Business

Phil Smith Talks Business

by bathamm / last updated February 15, 2010

phil-smith-headshot.jpgToni and Guy franchisee, Phil Smith, is known for his stunning collections, and his business acumen.

What are the biggest issues affecting you right now?

Banks are reluctant to support small businesses, so trying to keep everything balanced is proving tricky. The past year has been the most testing time in the years I have been running a salon, but, hopefully, we are moving in the right direction again. 

Outside of hairdressing, who do you admire in business and why?

It has to be Simon Cowell. The respect, power and control he has is incredible and all from being good at his job and knowing his stuff. He isn’t afraid to speak honestly and this has resulted in an impeccable reputation for being fearless in business.

What do you see as your unique approach to business?

I believe I have faced business with a common sense approach. I always try to make sure that I don’t get emotionally involved, but look at things from all angles and work out the best way to move forward to benefit the most people and the business.

What’s the best career advice you have been given and from whom?

My dad used to tell me as a young boy to: “Spend half, save half”. I have to admit I haven’t always stuck to his advice, but I do try.

What ambitions do you still have?

To win HJ’s British Hairdresser of the Year. I have achieved all my other professional goals but this one will mean the most to me.

Has there ever been a crossroads in your career and did you make the right decision?

Yes, when I qualified as a stylist I came to a crossroad when deciding to open a salon. I had to decide whether to do it myself or as part of a franchise operation. I had a meeting with Toni Mascolo and decided to join Toni & Guy as a franchisee, which was one of the best decisions I have made.

What was your first job and did you learn anything that you use today?

I used to be a paperboy when I was at school, and my friend and I used to go in early and stuff magazines into the newspapers.
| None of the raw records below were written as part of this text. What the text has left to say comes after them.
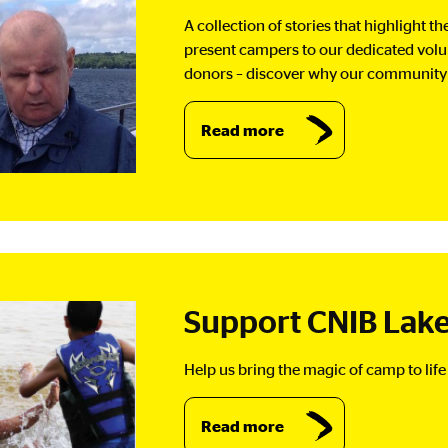
A collection of stories that highlight 
present campers to our dedicated vol
donors – discover why our community i
Read more
Support CNIB Lake
Help us bring the magic of camp to life 
Read more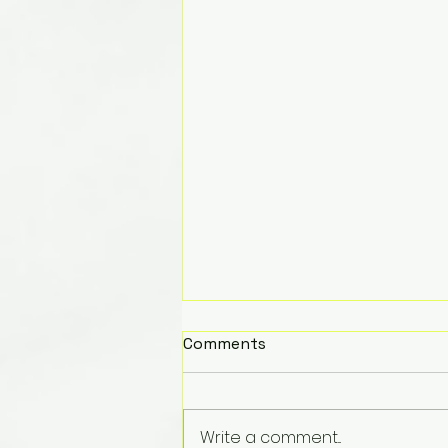
Comments
Write a comment...
Merry Christmas!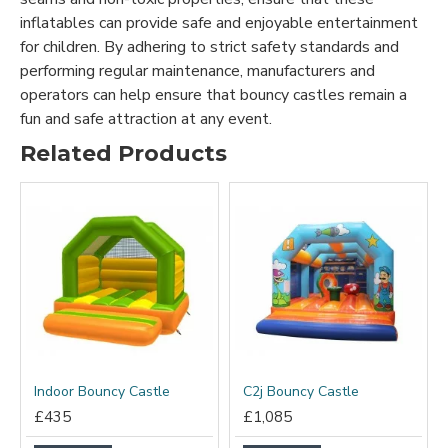
inflatables can provide safe and enjoyable entertainment
for children. By adhering to strict safety standards and
performing regular maintenance, manufacturers and
operators can help ensure that bouncy castles remain a
fun and safe attraction at any event.
Related Products
Indoor Bouncy Castle
C2j Bouncy Castle
£435
£1,085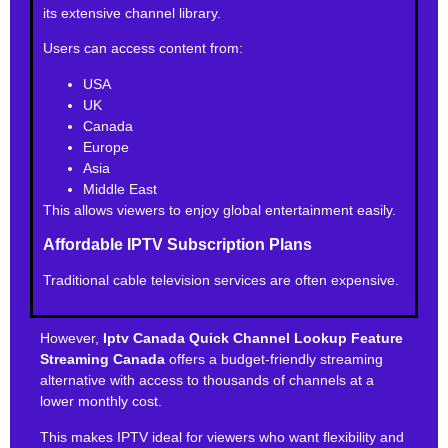
its extensive channel library.
Users can access content from:
USA
UK
Canada
Europe
Asia
Middle East
This allows viewers to enjoy global entertainment easily.
Affordable IPTV Subscription Plans
Traditional cable television services are often expensive.
However,
Iptv Canada Quick Channel Lookup Feature
Streaming Canada
offers a budget-friendly streaming
alternative with access to thousands of channels at a
lower monthly cost.
This makes IPTV ideal for viewers who want flexibility and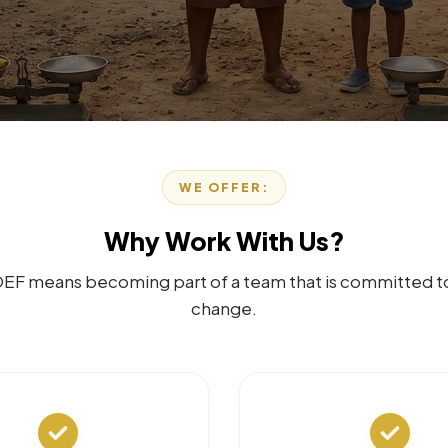
WE OFFER:
Why Work With Us?
EF means becoming part of a team that is committed to 
change.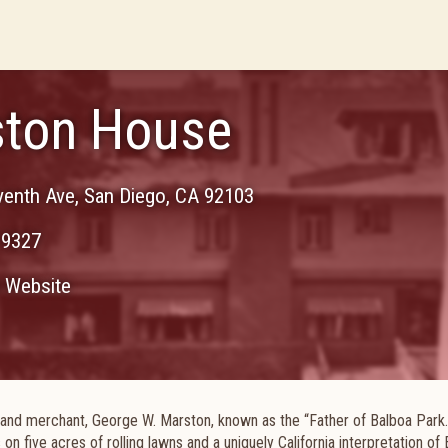
ton House
venth Ave
,
San Diego
,
CA
92103
-9327
Website
 and merchant, George W. Marston, known as the “Father of Balboa Park. 
s on five acres of rolling lawns and a uniquely California interpretation of 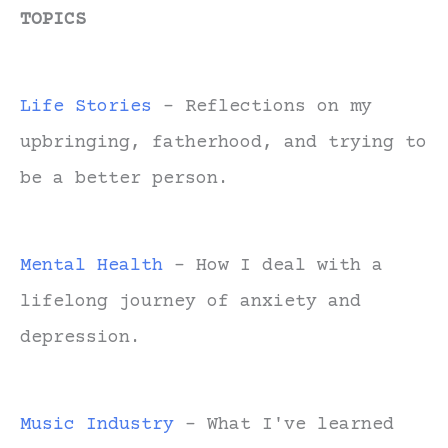
TOPICS
Life Stories
- Reflections on my
upbringing, fatherhood, and trying to
be a better person.
Mental Health
- How I deal with a
lifelong journey of anxiety and
depression.
Music Industry
- What I've learned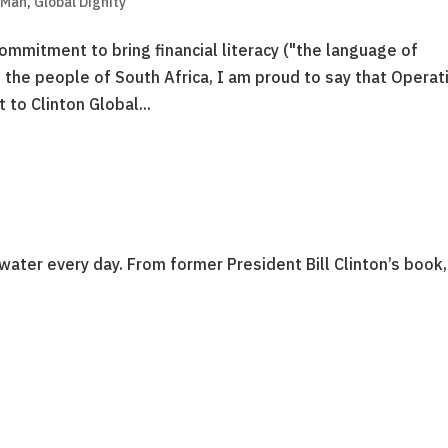
 Man
,
Global Dignity
commitment to bring financial literacy ("the language of
 the people of South Africa, I am proud to say that Operat
to Clinton Global...
water every day. From former President Bill Clinton’s book,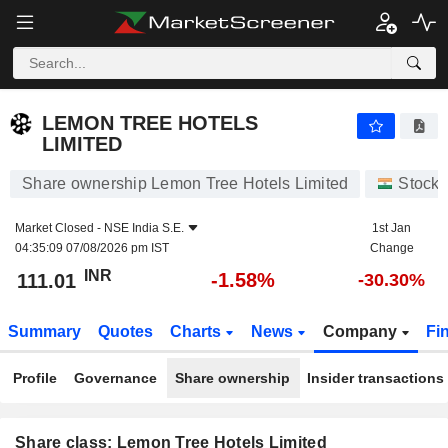
LEMON TREE HOTELS LIMITED
111.01
₹
-1.58%
LEMON TREE HOTELS
LIMITED
Share ownership Lemon Tree Hotels Limited
Stocks
Market Closed -
NSE India S.E.
1st Jan
04:35:09 07/08/2026 pm IST
Change
INR
-1.58%
111.01
-30.30%
Summary
Quotes
Charts
News
Company
Fi
Profile
Governance
Share ownership
Insider transactions
Share class: Lemon Tree Hotels Limited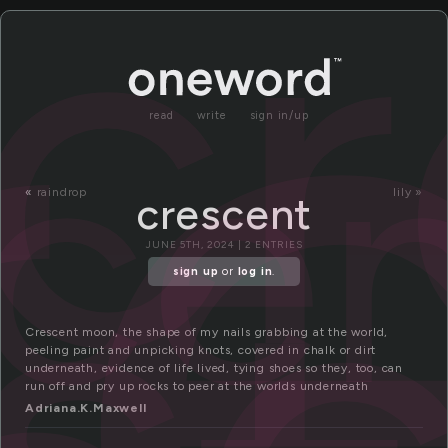
r
cr
ce
read
write
sign in/up
s
«
raindrop
lily »
crescent
JUNE 5TH, 2024 | 2 ENTRIES
sign up
or
log in
.
Crescent moon, the shape of my nails grabbing at the world,
peeling paint and unpicking knots, covered in chalk or dirt
underneath, evidence of life lived, tying shoes so they, too, can
run off and pry up rocks to peer at the worlds underneath
Adriana.K.Maxwell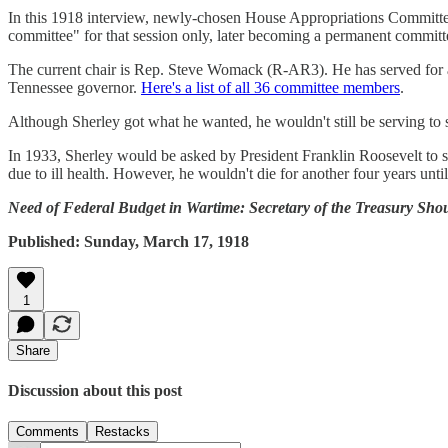
In this 1918 interview, newly-chosen House Appropriations Committee
committee" for that session only, later becoming a permanent committ
The current chair is Rep. Steve Womack (R-AR3). He has served for 
Tennessee governor.
Here's a list of all 36 committee members
.
Although Sherley got what he wanted, he wouldn't still be serving to s
In 1933, Sherley would be asked by President Franklin Roosevelt to
due to ill health. However, he wouldn't die for another four years unti
Need of Federal Budget in Wartime: Secretary of the Treasury Sh
Published: Sunday, March 17, 1918
1
Share
Discussion about this post
Comments
Restacks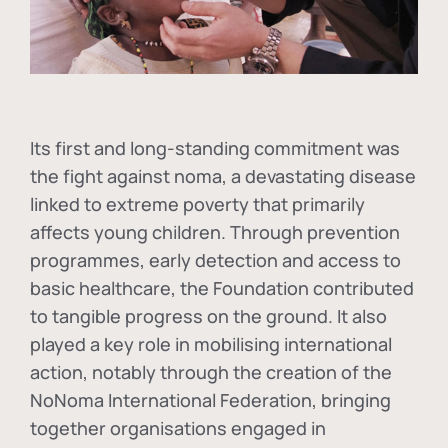
Its first and long-standing commitment was
the fight against
noma
, a devastating disease
linked to extreme poverty that primarily
affects young children. Through prevention
programmes, early detection and access to
basic healthcare, the Foundation contributed
to tangible progress on the ground. It also
played a key role in mobilising international
action, notably through the creation of the
NoNoma International Federation
, bringing
together organisations engaged in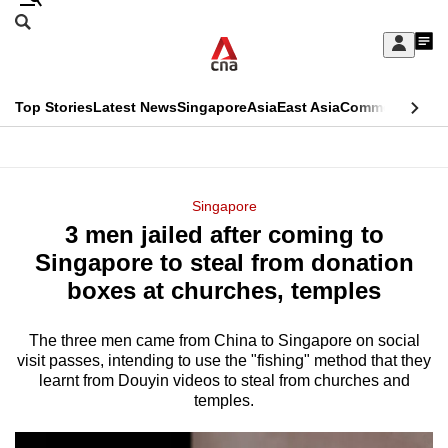
Skip
Search
to
Edition Menu
CNAR
My
main
Feed
Sign
Search
In
content
This
Top Stories
Latest News
Singapore
Asia
East Asia
Commentary
Ins
menu
CNAR
browser
Primary
CNAR
ADVERTISEMENT
is
Menu
Secondary
Singapore
no
3 men jailed after coming to
Menu
longer
Singapore to steal from donation
supported
boxes at churches, temples
The three men came from China to Singapore on social
We
visit passes, intending to use the "fishing" method that they
know
learnt from Douyin videos to steal from churches and
it's
temples.
a
hassle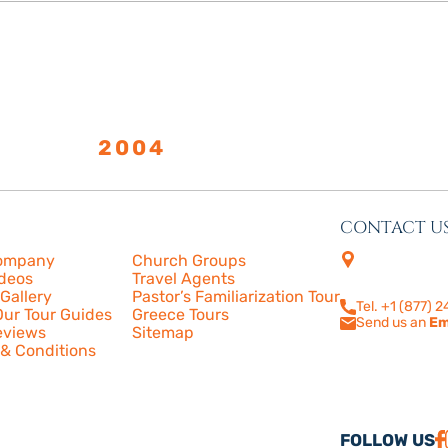
LISHED
2004
CONTACT U
s
More
4505 Las Virge
ompany
Church Groups
210
ideos
Travel Agents
Calabasas, CA
Gallery
Pastor’s Familiarization Tour
Tel. +1 (877) 
ur Tour Guides
Greece Tours
Send us an
Em
eviews
Sitemap
& Conditions
FOLLOW US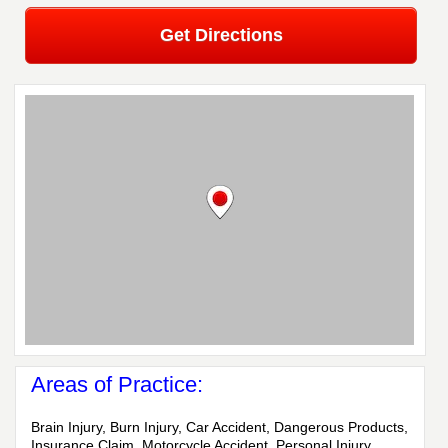
Get Directions
Areas of Practice:
Brain Injury, Burn Injury, Car Accident, Dangerous Products,
Insurance Claim, Motorcycle Accident, Personal Injury,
We got 20p a day more for this, but it taught me that by going that extra bit further you can make more money.

What’s the best part of your job and why?

Seeing my team exceed and achieve their goals, professionally and personally.

What’s the worst part of your job?

For me, this career can be 24/7 so I find it difficult to switch off, but I still wouldn’t change it for anything.

If you could give yourself advice as a 20-year-old what would it be?

Invest in property, not flash cars.

If you could change one thing about the industry what would it be?

I would be the winner of HJ’s British Hairdresser of the Year 2009. Sorry Akin, it’s nothing personal.